Why does Planck’s constant set the scale of quantum effects?
Because action (energy × time, momentum × position) becomes comparable to h at quantum scales. For everyday objects, action is many orders of magnitude larger than h, so quantum effects are negligible. For atoms and smaller, action is comparable to ℏ and quantum effects dominate. h marks the dividing line.
What’s the value of Planck’s constant?
h = 6.62607015 × 10⁻³⁴ J·s exactly, fixed by the 2019 SI redefinition. The reduced version ℏ = h/(2π) ≈ 1.0545718 × 10⁻³⁴ J·s. These tiny values are why quantum effects are imperceptible at human scales — every macroscopic object has action vastly larger than ℏ.
How is Planck’s constant used in modern physics?
Everywhere in quantum mechanics: photon energies (E = hf), de Broglie wavelengths (λ = h/p), the Schrödinger equation (involves ℏ), Heisenberg uncertainty (Δx·Δp ≥ ℏ/2), angular momentum quantization, atomic spectra, blackbody radiation, and the photoelectric effect. Quantum computing, lasers, LEDs, atomic clocks, and solar cells all rely on it.
What is the Planck-Einstein relation?
E = hf, the equation that gives photon energy in terms of frequency. Generalized to all quantum phenomena: discrete energy levels, vibrational quanta, atomic spectra, etc. The momentum version p = h/λ relates wavelength to momentum. These relations connect wave properties (frequency, wavelength) to particle properties (energy, momentum).
How was Planck’s constant discovered?
Max Planck (1900) introduced it to fit the experimental blackbody spectrum after classical physics failed (the ultraviolet catastrophe). He assumed energy could only be emitted in discrete quanta of size hf, with h chosen to match data.
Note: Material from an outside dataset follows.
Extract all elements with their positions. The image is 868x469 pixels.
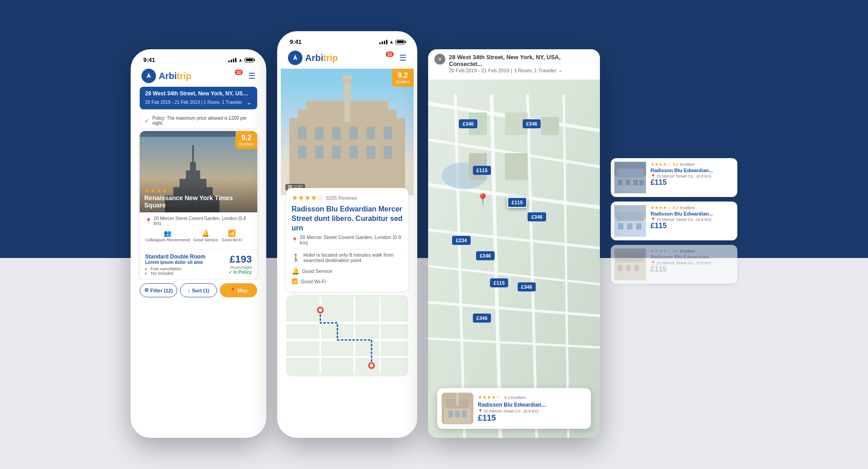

He viewed it as a mathematical trick; Einstein’s 1905 photoelectric paper revealed it as a fundamental physical constant.
Why is the SI kilogram defined using Planck’s constant?
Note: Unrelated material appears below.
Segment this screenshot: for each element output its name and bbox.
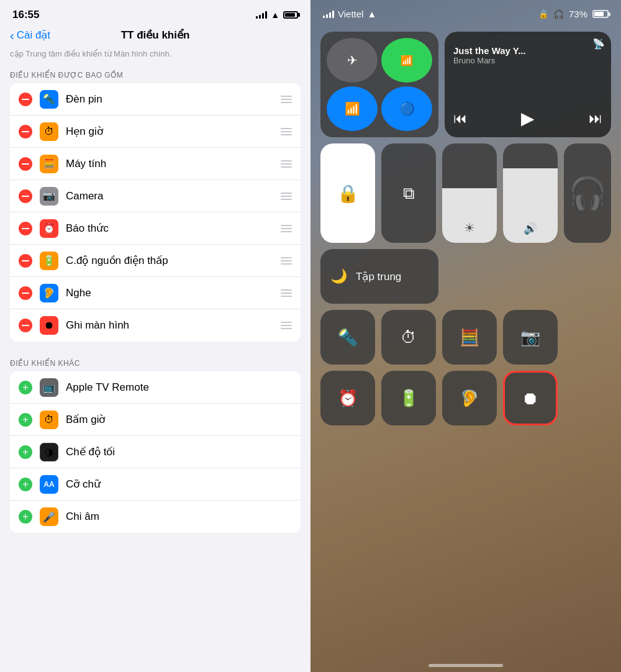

Since the 2019 SI redefinition, the kilogram is defined by fixing the value of h exactly and using a Kibble balance (which relates electrical and mechanical force) to realize the unit. This replaced the old physical platinum-iridium prototype kept in Paris, tying the kilogram to a fundamental constant of nature instead of an artifact that could drift over time.
Can I see quantum effects in everyday life?
Most quantum effects are imperceptible at macroscopic scales, but several technologies make them visible: LED lights and lasers (photons at specific frequencies), atomic clocks (microsecond accuracy from atomic energy transitions), MRI machines (nuclear spin states), solar cells (photoelectric effect), semiconductor electronics (band-gap physics). Without quantum mechanics and Planck’s constant, none of these would exist.
What is action in physics?
Action has units of energy × time (J·s) — the same as Planck’s constant. Classical mechanics is built on the principle of stationary action: physical systems follow paths that minimize (or extremize) the action integral. Quantum mechanics extends this with the path integral formulation, where ℏ sets the scale of quantum interference between alternative paths.
Why was the kilogram redefined in terms of Planck’s constant?
The old definition used a physical platinum-iridium artifact kept in Paris, which slowly drifted in mass relative to its copies. The 2019 SI redefinition fixed h exactly and uses the Kibble balance to realize the kilogram in terms of electrical quantities. This ties the unit to a fundamental constant of nature instead of a drifting artifact.